Trabectedin, Bevacizumab, Platinum Chemotherapy Combo May Work, But Safety a Concern, Study Finds

Trabectedin, Bevacizumab, Platinum Chemotherapy Combo May Work, But Safety a Concern, Study Finds

Women with ovarian cancer who are partially sensitive to platinum-based chemotherapy may benefit from a new combination therapy — but safety concerns need to be addressed first, a study suggests.

The new study proposes a combination of trabectedin and bevacizumab with platinum-based chemotherapy for these patients, whose disease relapsed within six to 12 months after treatment.

Titled “Multicenter, randomised, open-label, non-comparative phase 2 trial on the efficacy and safety of the combination of bevacizumab and trabectedin with or without carboplatin in women with partially platinum-sensitive recurrent ovarian cancer,” the study was published in the British Journal of Cancer.

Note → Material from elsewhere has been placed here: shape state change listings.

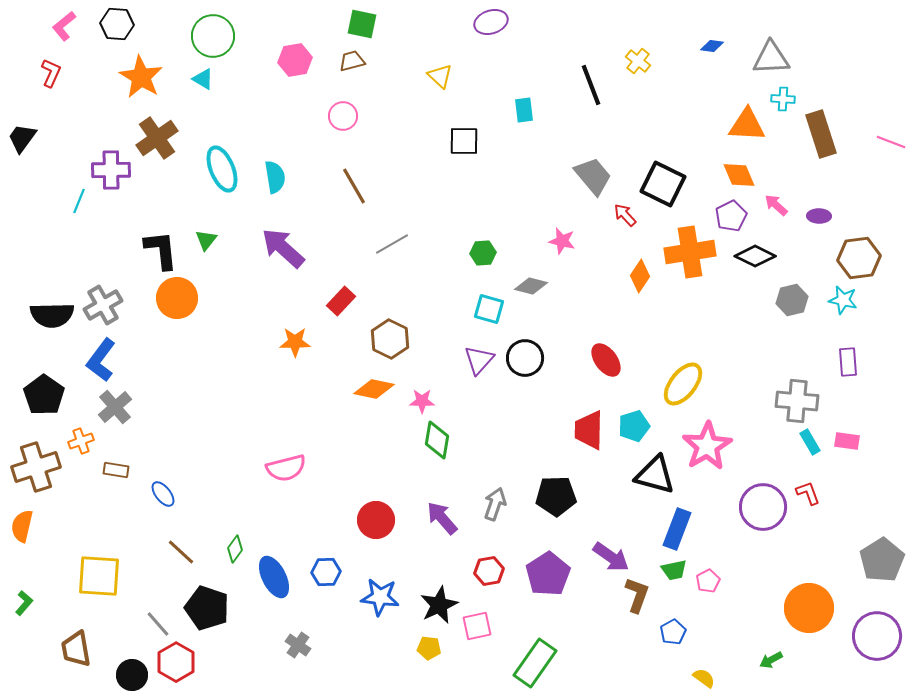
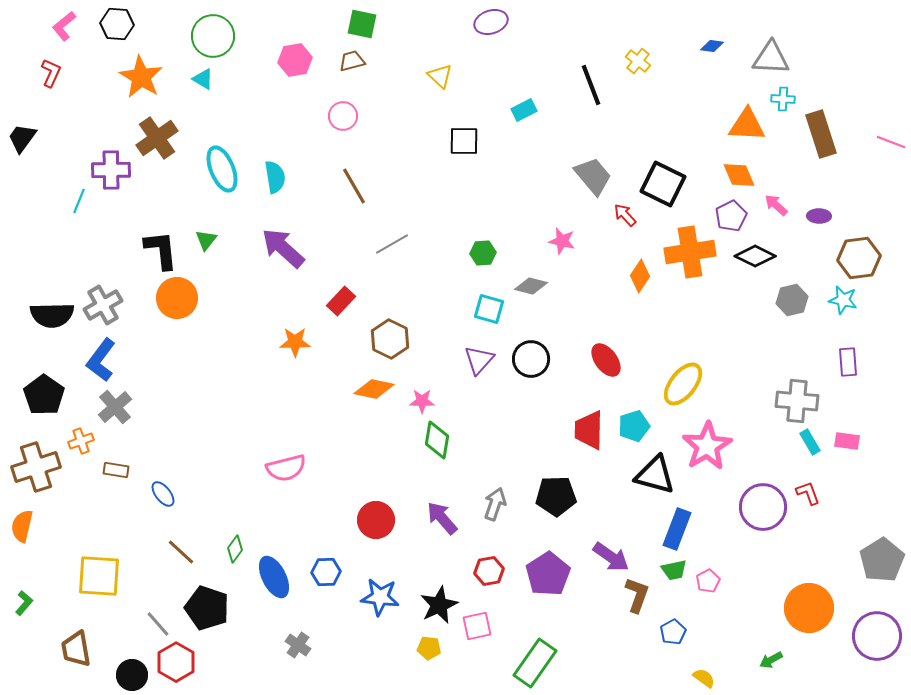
gray triangle at (771, 58): rotated 6 degrees clockwise
cyan rectangle at (524, 110): rotated 70 degrees clockwise
black circle at (525, 358): moved 6 px right, 1 px down
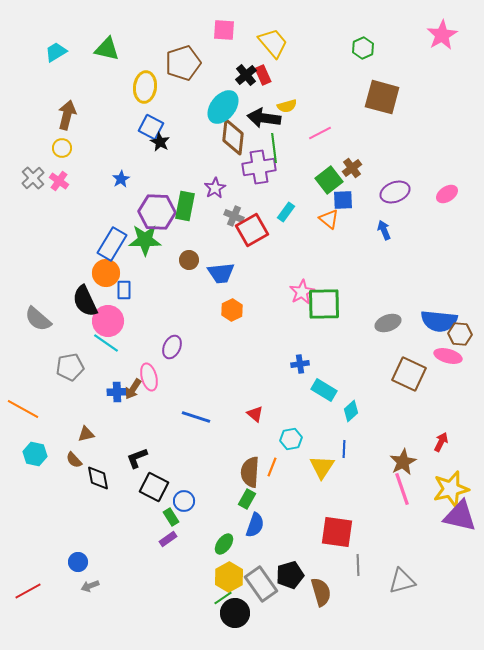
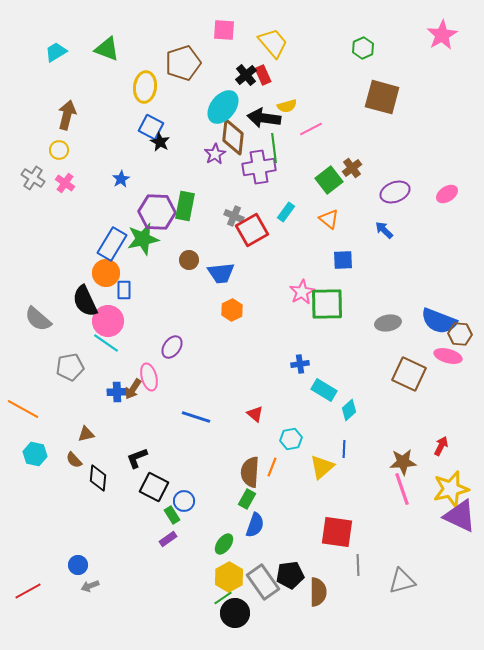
green triangle at (107, 49): rotated 8 degrees clockwise
pink line at (320, 133): moved 9 px left, 4 px up
yellow circle at (62, 148): moved 3 px left, 2 px down
gray cross at (33, 178): rotated 15 degrees counterclockwise
pink cross at (59, 181): moved 6 px right, 2 px down
purple star at (215, 188): moved 34 px up
blue square at (343, 200): moved 60 px down
blue arrow at (384, 230): rotated 24 degrees counterclockwise
green star at (145, 240): moved 2 px left, 1 px up; rotated 12 degrees counterclockwise
green square at (324, 304): moved 3 px right
blue semicircle at (439, 321): rotated 15 degrees clockwise
gray ellipse at (388, 323): rotated 10 degrees clockwise
purple ellipse at (172, 347): rotated 10 degrees clockwise
cyan diamond at (351, 411): moved 2 px left, 1 px up
red arrow at (441, 442): moved 4 px down
brown star at (403, 462): rotated 24 degrees clockwise
yellow triangle at (322, 467): rotated 16 degrees clockwise
black diamond at (98, 478): rotated 16 degrees clockwise
purple triangle at (460, 516): rotated 12 degrees clockwise
green rectangle at (171, 517): moved 1 px right, 2 px up
blue circle at (78, 562): moved 3 px down
black pentagon at (290, 575): rotated 8 degrees clockwise
gray rectangle at (261, 584): moved 2 px right, 2 px up
brown semicircle at (321, 592): moved 3 px left; rotated 16 degrees clockwise
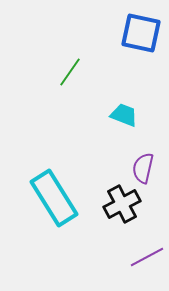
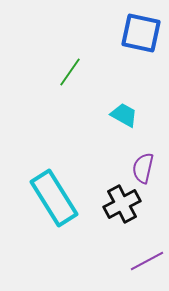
cyan trapezoid: rotated 8 degrees clockwise
purple line: moved 4 px down
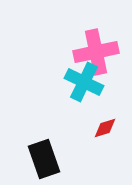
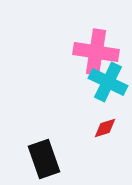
pink cross: rotated 21 degrees clockwise
cyan cross: moved 24 px right
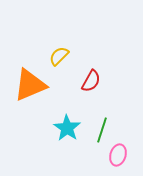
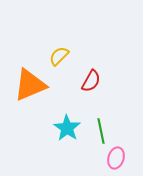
green line: moved 1 px left, 1 px down; rotated 30 degrees counterclockwise
pink ellipse: moved 2 px left, 3 px down
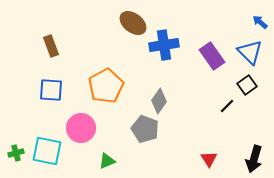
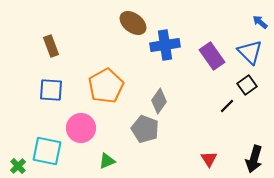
blue cross: moved 1 px right
green cross: moved 2 px right, 13 px down; rotated 28 degrees counterclockwise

Trabectedin, marketed as Yondelis for the treatment of fat and smooth muscle tissue cancers, is a cancer-killing compound that works both by inhibiting the division of cancer cells and by modifying the cellular environment inside tumors. Bevacizumab — trade names Avastin and Mvasi — is another cancer treatment that works by inhibiting the tumor’s blood supply.

Preclinical data have suggested that these treatments could synergize with each other and with platinum-based therapy, but these combinations have not undergone rigorous clinical evaluation.

The new study details the results of a Phase 2 clinical trial (NCT01735071) that tested this combination, with or without platinum-based chemotherapy, in people with partially platinum-sensitive ovarian cancer.

“The partially platinum-sensitive population enabled us to explore though not formally comparing the efficacy and safety profile of two new chemotherapic regimens: a platinum-free regimen with trabectedin and bevacizumab [BT arm] and a platinum-based triplet with carboplatin, trabectedin and bevacizumab [BT+C arm],” the researchers said.

Carboplatin, usually given into a vein, is a chemotherapy drug used to treat ovarian and lung cancer.

The trial enrolled 71 women, with an average age of ~61 years, whose ovarian cancer had recurred between six to 12 months after their most recent platinum-based chemotherapy regimen. It was the first or second such regimen for all participants.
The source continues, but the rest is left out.